Pourquoi Bookshop.org n'est pas le sauveur dont le monde du livre a besoin


Lorsque Bookshop.org est arrivé au Royaume-Uni le 2 novembre, l'annonce a été accueillie par un énorme enthousiasme public de la part des librairies, des éditeurs, des auteurs, des critiques littéraires et des lecteurs. «C'est révolutionnaire», lisez un Gardien titre, tandis que les auteurs incluant Margaret Atwood, Richard Osman et Caitlin Moran ont ordonné à leurs abonnés Twitter d'acheter leurs derniers livres sur le site. Pour beaucoup, c'était une initiative bienvenue – enfin, il semblait qu'il s'agissait d'une plate-forme efficace, à des prix compétitifs, dédiée au soutien des librairies indépendantes.

Mais un certain nombre de libraires et d'éditeurs indépendants sont de plus en plus sceptiques à l'égard de Bookshop.org. "Ce qui reste dans la gorge, c'est que cela ne semble pas être ce qu'il prétend être", a déclaré James Daunt, fondateur de la chaîne de livres indépendante Daunt Books et directeur général du libraire de rue Waterstones. "Mais ils en font juste assez pour que cela paraisse crédible et c'est une très belle histoire: qui n'aime pas une histoire anti-Amazon?"

Tamsin Rosewell, un libraire chez Kenilworth Books, Warwickshire, a déclaré que Bookshop.org «s'est écrasé comme un mastodonte et semble tenter d'homogénéiser toutes les librairies indépendantes en une seule présence en ligne». Son lancement, a-t-elle dit, était «arrogant et maladroit».

Bookshop.org, qui a été lancé aux États-Unis au début de 2020, est «une librairie en ligne ayant pour mission de soutenir financièrement les librairies locales indépendantes», indique son site Web. Il vise à rivaliser avec Amazon, une société qui n'a payé que 293 millions de livres sterling d'impôts au Royaume-Uni l'année dernière, malgré des ventes de 13,73 milliards de livres sterling, qui a été accusée d'avoir des conditions de travail dangereuses et de mettre les librairies indépendantes à la faillite.

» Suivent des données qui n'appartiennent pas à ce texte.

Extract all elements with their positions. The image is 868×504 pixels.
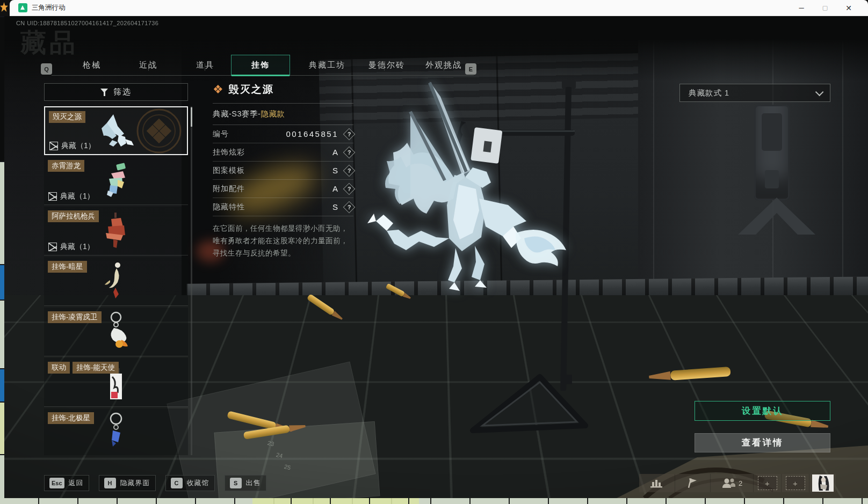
list-item-lingxiao-guard[interactable]: 挂饰-凌霄戍卫 bbox=[44, 308, 188, 356]
screen: 三角洲行动 ─ ▢ ✕ 23 24 25 bbox=[0, 0, 868, 504]
rarity-diamond-icon: ❖ bbox=[213, 84, 223, 96]
profile-button[interactable] bbox=[809, 474, 836, 492]
item-thumbnail-colorful-dragon bbox=[93, 162, 139, 199]
bar-chart-icon bbox=[650, 478, 664, 488]
help-icon[interactable]: ? bbox=[343, 164, 356, 177]
s-keycap: S bbox=[230, 478, 242, 488]
item-list: 毁灭之源 典藏（1） 赤霄游龙 典藏（1） bbox=[44, 106, 188, 455]
desktop-star-icon bbox=[0, 2, 8, 12]
close-button[interactable]: ✕ bbox=[837, 0, 860, 16]
rarity-hidden-tag: 隐藏款 bbox=[261, 109, 285, 118]
detail-row-pattern: 图案模板 S ? bbox=[213, 162, 353, 180]
item-thumbnail-blue-charm bbox=[100, 412, 132, 452]
item-name-chip: 阿萨拉机枪兵 bbox=[48, 210, 99, 222]
game-viewport: 23 24 25 bbox=[4, 16, 868, 498]
collection-emblem-icon bbox=[135, 107, 183, 155]
add-slot-button-2[interactable]: + bbox=[781, 474, 809, 492]
item-footer: 典藏（1） bbox=[60, 242, 95, 252]
item-footer: 典藏（1） bbox=[60, 192, 95, 201]
case-latch bbox=[754, 105, 790, 200]
list-item-destruction-origin[interactable]: 毁灭之源 典藏（1） bbox=[44, 106, 188, 155]
esc-keycap: Esc bbox=[49, 478, 64, 488]
help-icon[interactable]: ? bbox=[343, 201, 356, 213]
detail-rarity: 典藏-S3赛季-隐藏款 bbox=[213, 104, 353, 125]
plus-icon: + bbox=[793, 479, 798, 488]
detail-title: 毁灭之源 bbox=[229, 83, 274, 97]
tab-collection-workshop[interactable]: 典藏工坊 bbox=[299, 60, 355, 70]
auction-button[interactable] bbox=[675, 474, 710, 492]
people-icon bbox=[721, 478, 736, 488]
help-icon[interactable]: ? bbox=[343, 182, 356, 195]
collection-type-icon bbox=[48, 243, 57, 251]
item-name-chip: 挂饰-暗星 bbox=[48, 261, 87, 273]
view-details-button[interactable]: 查看详情 bbox=[695, 433, 830, 452]
tab-next-keycap: E bbox=[465, 63, 476, 75]
detail-row-hidden-trait: 隐藏特性 S ? bbox=[213, 198, 353, 216]
item-badge-chip: 联动 bbox=[48, 362, 70, 374]
list-item-asala-gunner[interactable]: 阿萨拉机枪兵 典藏（1） bbox=[44, 207, 188, 255]
team-button[interactable]: 2 bbox=[710, 474, 753, 492]
tab-prev-keycap: Q bbox=[41, 63, 52, 75]
set-default-button[interactable]: 设置默认 bbox=[695, 401, 830, 421]
tab-guns[interactable]: 枪械 bbox=[64, 60, 120, 70]
account-uid: CN UID:188781851027004161417_20260417173… bbox=[16, 20, 158, 26]
add-slot-button[interactable]: + bbox=[753, 474, 781, 492]
desktop-left-strip bbox=[0, 16, 4, 498]
hotkey-bar: Esc 返回 H 隐藏界面 C 收藏馆 S 出售 bbox=[44, 475, 266, 491]
list-item-dark-star[interactable]: 挂饰-暗星 bbox=[44, 257, 188, 306]
help-icon[interactable]: ? bbox=[343, 128, 356, 140]
app-logo-icon bbox=[18, 3, 27, 12]
social-toolbar: 2 + + bbox=[639, 474, 836, 492]
item-thumbnail-red-mech bbox=[93, 211, 139, 250]
list-scrollbar-thumb[interactable] bbox=[191, 107, 192, 127]
item-footer: 典藏（1） bbox=[61, 141, 96, 151]
chevron-down-icon bbox=[815, 87, 824, 96]
tab-melee[interactable]: 近战 bbox=[120, 60, 176, 70]
stats-button[interactable] bbox=[639, 474, 675, 492]
item-name-chip: 挂饰-凌霄戍卫 bbox=[48, 311, 102, 323]
item-description: 在它面前，任何生物都显得渺小而无助，唯有勇敢者才能在这股寒冷的力量面前，寻找生存… bbox=[213, 216, 353, 260]
tab-appearance-challenge[interactable]: 外观挑战 bbox=[416, 60, 472, 70]
hotkey-collection-hall[interactable]: C 收藏馆 bbox=[165, 475, 215, 491]
flag-icon bbox=[687, 478, 699, 488]
list-item-polar-star[interactable]: 挂饰-北极星 bbox=[44, 408, 188, 455]
player-avatar bbox=[812, 474, 834, 492]
desktop-bottom-strip bbox=[0, 498, 868, 504]
plus-icon: + bbox=[765, 479, 770, 488]
minimize-button[interactable]: ─ bbox=[790, 0, 813, 16]
collection-type-icon bbox=[48, 192, 57, 201]
scene-case-middle bbox=[319, 53, 667, 296]
filter-button[interactable]: 筛选 bbox=[44, 83, 188, 101]
maximize-button[interactable]: ▢ bbox=[813, 0, 837, 16]
detail-row-colorway: 挂饰炫彩 A ? bbox=[213, 143, 353, 162]
list-item-red-dragon[interactable]: 赤霄游龙 典藏（1） bbox=[44, 156, 188, 205]
hotkey-hide-ui[interactable]: H 隐藏界面 bbox=[99, 475, 156, 491]
item-thumbnail-dark-star-charm bbox=[97, 261, 135, 302]
hotkey-back[interactable]: Esc 返回 bbox=[44, 475, 89, 491]
tab-items[interactable]: 道具 bbox=[177, 60, 233, 70]
c-keycap: C bbox=[171, 478, 183, 488]
style-dropdown[interactable]: 典藏款式 1 bbox=[679, 84, 830, 102]
list-scrollbar-track[interactable] bbox=[191, 106, 192, 455]
collection-type-icon bbox=[49, 142, 58, 150]
item-name-chip: 赤霄游龙 bbox=[48, 160, 84, 172]
h-keycap: H bbox=[104, 478, 116, 488]
style-dropdown-value: 典藏款式 1 bbox=[689, 88, 729, 98]
detail-panel: ❖ 毁灭之源 典藏-S3赛季-隐藏款 编号 001645851 ? 挂饰炫彩 A… bbox=[213, 79, 353, 260]
item-name-chip: 挂饰-能天使 bbox=[73, 362, 119, 374]
hotkey-sell[interactable]: S 出售 bbox=[225, 475, 266, 491]
filter-label: 筛选 bbox=[113, 87, 132, 97]
list-item-energy-angel[interactable]: 联动 挂饰-能天使 bbox=[44, 358, 188, 407]
item-thumbnail-rocket-charm bbox=[96, 311, 136, 353]
filter-icon bbox=[100, 89, 108, 96]
tab-charms[interactable]: 挂饰 bbox=[233, 60, 288, 70]
team-count: 2 bbox=[739, 479, 742, 487]
tab-mandel-brick[interactable]: 曼德尔砖 bbox=[359, 60, 415, 70]
item-name-chip: 挂饰-北极星 bbox=[48, 412, 94, 424]
detail-row-serial: 编号 001645851 ? bbox=[213, 125, 353, 143]
item-thumbnail-ice-dragon bbox=[93, 112, 139, 150]
window-title: 三角洲行动 bbox=[32, 3, 66, 12]
item-name-chip: 毁灭之源 bbox=[49, 111, 85, 123]
help-icon[interactable]: ? bbox=[343, 146, 356, 158]
detail-row-accessory: 附加配件 A ? bbox=[213, 180, 353, 198]
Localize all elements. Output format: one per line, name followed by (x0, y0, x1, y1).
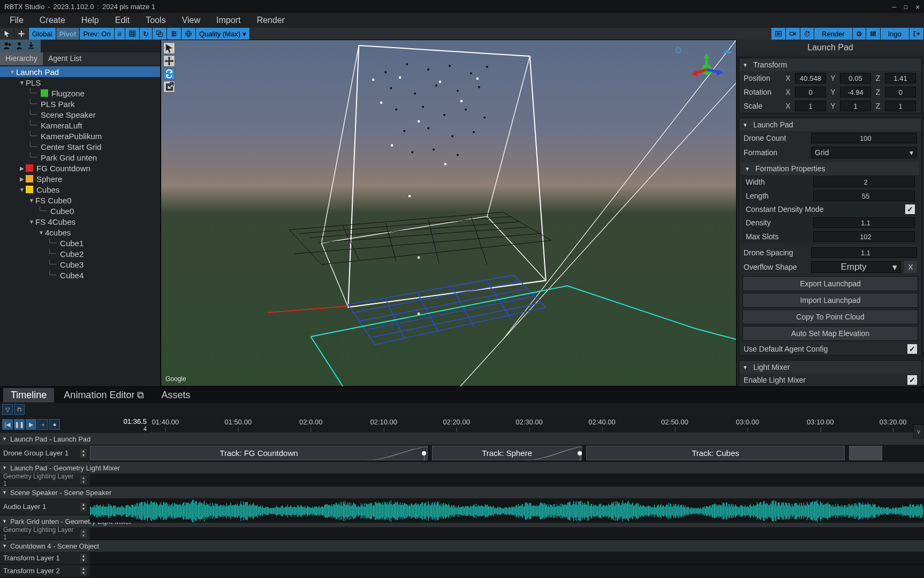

Bookshop.org fonctionne en permettant aux librairies indépendantes de créer leurs propres vitrines virtuelles sur leur site. Les librairies reçoivent 30% du prix de la couverture d’un livre pour chaque vente effectuée sur leur vitrine. Si un client achète un livre sans passer par une boutique spécifique, 10% du prix de couverture de ce livre est placé dans un pot central réparti entre tous les magasins participants. Les livres sont achetés et expédiés par Gardners, le plus grand grossiste de livres du Royaume-Uni. Les titres sont proposés à un petit prix – 7%, généralement encore plus cher sur Amazon – et sont livrés dans un délai de deux à trois jours.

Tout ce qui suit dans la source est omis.